WHAT TO DO:
Working from the listing below, pick each line containing the word "passwords" and copy it.
##########
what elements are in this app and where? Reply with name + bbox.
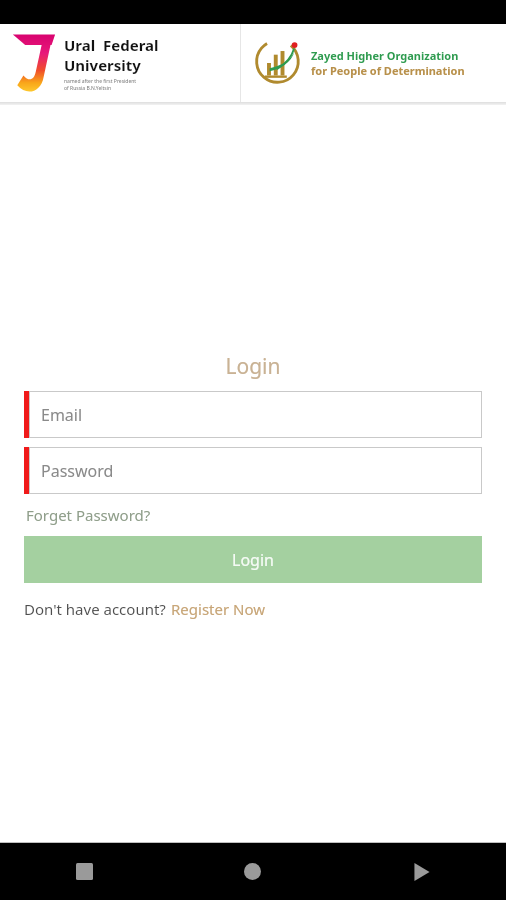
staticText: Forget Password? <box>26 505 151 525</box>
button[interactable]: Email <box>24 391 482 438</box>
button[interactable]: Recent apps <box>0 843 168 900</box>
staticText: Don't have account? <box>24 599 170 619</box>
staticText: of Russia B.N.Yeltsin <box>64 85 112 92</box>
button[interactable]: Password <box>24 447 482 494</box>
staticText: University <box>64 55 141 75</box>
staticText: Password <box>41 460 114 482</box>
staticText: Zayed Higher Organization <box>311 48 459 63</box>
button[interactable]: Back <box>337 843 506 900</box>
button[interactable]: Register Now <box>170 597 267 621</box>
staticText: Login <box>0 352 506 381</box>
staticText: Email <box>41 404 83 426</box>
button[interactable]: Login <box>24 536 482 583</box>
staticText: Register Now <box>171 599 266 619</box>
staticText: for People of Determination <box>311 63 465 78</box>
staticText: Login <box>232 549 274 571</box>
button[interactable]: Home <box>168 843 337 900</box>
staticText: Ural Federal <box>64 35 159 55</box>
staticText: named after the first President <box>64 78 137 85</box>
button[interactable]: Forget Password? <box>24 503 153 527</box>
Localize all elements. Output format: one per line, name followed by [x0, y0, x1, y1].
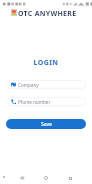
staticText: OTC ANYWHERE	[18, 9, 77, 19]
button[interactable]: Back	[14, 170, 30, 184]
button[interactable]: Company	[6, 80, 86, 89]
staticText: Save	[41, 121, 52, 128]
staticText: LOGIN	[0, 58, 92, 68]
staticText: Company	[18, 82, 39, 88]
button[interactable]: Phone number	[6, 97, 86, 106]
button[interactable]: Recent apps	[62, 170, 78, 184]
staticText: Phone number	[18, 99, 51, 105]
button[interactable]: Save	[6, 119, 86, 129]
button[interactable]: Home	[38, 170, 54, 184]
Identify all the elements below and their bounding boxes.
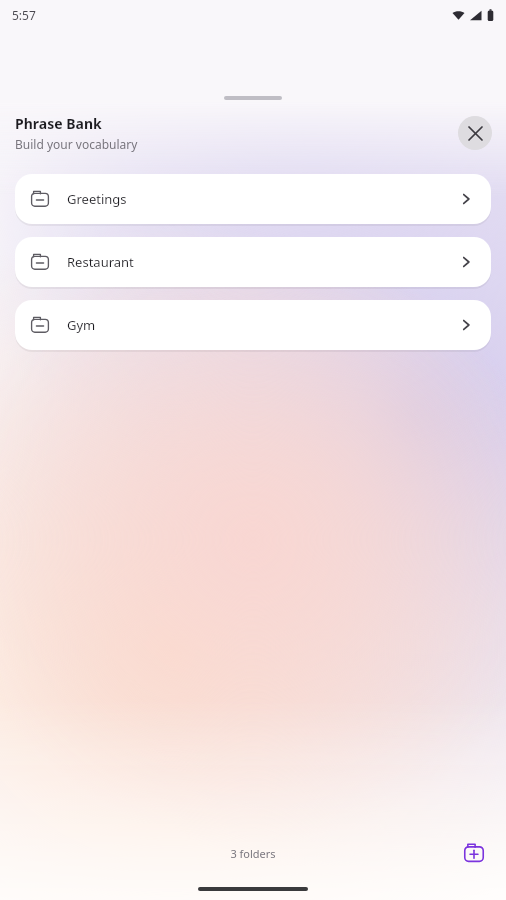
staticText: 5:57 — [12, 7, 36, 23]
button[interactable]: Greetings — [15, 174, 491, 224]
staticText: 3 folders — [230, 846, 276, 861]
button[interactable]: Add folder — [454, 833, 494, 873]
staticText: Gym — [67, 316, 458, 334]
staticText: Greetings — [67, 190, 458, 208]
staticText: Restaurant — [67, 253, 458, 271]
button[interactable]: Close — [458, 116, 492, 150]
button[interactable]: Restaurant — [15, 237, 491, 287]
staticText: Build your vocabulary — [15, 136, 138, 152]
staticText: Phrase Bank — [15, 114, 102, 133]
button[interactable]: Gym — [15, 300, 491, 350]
##########
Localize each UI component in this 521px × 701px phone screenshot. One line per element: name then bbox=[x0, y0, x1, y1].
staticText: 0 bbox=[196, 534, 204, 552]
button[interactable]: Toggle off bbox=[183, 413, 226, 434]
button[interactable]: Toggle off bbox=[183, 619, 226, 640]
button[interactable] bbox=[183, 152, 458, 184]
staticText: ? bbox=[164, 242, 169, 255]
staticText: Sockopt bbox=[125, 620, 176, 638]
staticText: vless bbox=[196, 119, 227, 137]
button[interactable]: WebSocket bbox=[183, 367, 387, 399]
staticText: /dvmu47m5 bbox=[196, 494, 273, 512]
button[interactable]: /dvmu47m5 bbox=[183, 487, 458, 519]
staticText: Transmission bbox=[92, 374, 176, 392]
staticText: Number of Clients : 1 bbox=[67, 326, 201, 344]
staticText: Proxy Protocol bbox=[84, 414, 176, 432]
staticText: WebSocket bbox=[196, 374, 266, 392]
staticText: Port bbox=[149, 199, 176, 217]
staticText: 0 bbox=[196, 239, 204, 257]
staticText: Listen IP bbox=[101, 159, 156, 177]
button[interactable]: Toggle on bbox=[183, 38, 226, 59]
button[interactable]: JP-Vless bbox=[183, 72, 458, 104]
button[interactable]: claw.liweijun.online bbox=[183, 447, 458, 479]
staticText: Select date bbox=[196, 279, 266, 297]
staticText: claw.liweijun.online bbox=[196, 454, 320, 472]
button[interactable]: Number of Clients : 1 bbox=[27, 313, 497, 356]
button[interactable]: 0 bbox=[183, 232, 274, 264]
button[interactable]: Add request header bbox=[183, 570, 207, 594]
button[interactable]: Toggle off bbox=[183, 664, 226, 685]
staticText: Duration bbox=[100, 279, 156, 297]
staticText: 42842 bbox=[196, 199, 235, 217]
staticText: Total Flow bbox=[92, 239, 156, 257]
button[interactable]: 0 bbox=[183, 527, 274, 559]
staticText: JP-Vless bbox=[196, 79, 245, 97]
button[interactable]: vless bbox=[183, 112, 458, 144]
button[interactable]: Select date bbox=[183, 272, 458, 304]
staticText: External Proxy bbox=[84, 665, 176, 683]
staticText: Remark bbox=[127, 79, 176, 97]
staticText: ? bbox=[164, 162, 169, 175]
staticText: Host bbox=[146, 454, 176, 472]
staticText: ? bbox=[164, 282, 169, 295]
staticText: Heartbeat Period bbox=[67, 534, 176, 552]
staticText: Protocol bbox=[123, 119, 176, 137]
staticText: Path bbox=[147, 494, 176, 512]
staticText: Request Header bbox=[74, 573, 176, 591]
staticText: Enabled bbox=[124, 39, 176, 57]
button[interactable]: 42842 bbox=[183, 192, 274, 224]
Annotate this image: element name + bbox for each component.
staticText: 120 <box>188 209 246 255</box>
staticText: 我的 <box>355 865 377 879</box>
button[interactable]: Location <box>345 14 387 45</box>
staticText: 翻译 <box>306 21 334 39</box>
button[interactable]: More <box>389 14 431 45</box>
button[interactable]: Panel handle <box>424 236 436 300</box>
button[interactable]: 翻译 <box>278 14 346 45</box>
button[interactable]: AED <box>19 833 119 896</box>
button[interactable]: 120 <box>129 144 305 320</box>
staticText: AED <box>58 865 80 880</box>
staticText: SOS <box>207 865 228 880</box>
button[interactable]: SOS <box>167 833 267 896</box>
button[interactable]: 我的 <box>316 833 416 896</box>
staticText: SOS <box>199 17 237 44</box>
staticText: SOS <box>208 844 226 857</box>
##########
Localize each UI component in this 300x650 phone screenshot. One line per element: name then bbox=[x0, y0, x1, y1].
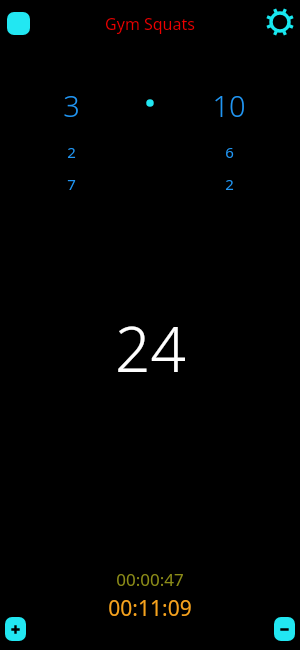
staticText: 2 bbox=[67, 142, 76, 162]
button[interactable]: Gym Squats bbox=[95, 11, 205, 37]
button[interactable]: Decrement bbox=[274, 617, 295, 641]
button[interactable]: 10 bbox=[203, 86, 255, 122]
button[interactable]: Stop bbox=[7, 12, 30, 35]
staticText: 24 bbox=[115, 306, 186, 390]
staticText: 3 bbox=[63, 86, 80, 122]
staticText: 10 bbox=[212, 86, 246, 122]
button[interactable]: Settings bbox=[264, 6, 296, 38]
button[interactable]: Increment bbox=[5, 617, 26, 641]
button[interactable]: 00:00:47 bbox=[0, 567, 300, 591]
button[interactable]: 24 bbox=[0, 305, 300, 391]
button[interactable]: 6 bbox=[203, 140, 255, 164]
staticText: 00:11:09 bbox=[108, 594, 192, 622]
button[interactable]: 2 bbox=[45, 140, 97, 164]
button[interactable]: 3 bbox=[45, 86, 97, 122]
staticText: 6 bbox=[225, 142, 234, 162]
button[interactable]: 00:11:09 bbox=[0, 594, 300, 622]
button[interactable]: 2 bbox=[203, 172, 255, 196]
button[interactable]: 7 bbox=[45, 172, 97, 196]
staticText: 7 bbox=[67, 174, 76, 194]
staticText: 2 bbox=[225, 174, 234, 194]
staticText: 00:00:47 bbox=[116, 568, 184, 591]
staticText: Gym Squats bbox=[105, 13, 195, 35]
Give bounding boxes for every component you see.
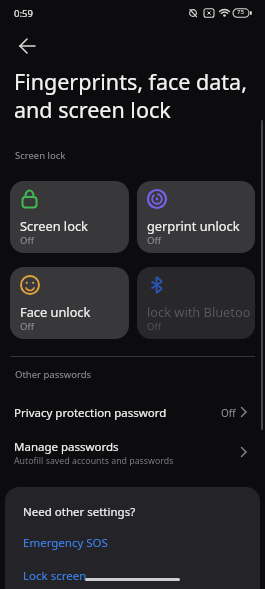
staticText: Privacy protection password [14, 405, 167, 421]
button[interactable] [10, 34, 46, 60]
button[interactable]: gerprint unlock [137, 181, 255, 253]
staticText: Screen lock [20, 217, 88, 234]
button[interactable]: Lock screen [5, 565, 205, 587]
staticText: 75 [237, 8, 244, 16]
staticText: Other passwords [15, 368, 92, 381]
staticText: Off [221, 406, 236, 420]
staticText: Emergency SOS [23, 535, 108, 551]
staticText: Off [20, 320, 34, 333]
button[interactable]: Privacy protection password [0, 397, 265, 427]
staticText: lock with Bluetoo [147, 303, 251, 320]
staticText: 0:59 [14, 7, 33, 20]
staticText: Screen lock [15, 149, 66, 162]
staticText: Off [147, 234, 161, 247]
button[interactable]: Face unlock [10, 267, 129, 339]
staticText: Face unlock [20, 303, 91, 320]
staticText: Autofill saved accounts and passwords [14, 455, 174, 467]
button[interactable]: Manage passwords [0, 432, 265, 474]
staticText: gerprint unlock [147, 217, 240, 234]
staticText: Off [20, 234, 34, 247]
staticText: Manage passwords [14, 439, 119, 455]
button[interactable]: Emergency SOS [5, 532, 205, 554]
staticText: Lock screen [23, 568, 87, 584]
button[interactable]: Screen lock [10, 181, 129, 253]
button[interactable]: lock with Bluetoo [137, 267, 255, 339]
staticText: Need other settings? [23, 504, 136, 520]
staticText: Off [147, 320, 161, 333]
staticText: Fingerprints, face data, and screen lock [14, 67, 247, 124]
##########
ANSWER BOX:
staticText: Other passwords [15, 368, 92, 381]
staticText: Autofill saved accounts and passwords [14, 455, 174, 467]
button[interactable]: Manage passwords [0, 432, 265, 474]
staticText: Manage passwords [14, 439, 119, 455]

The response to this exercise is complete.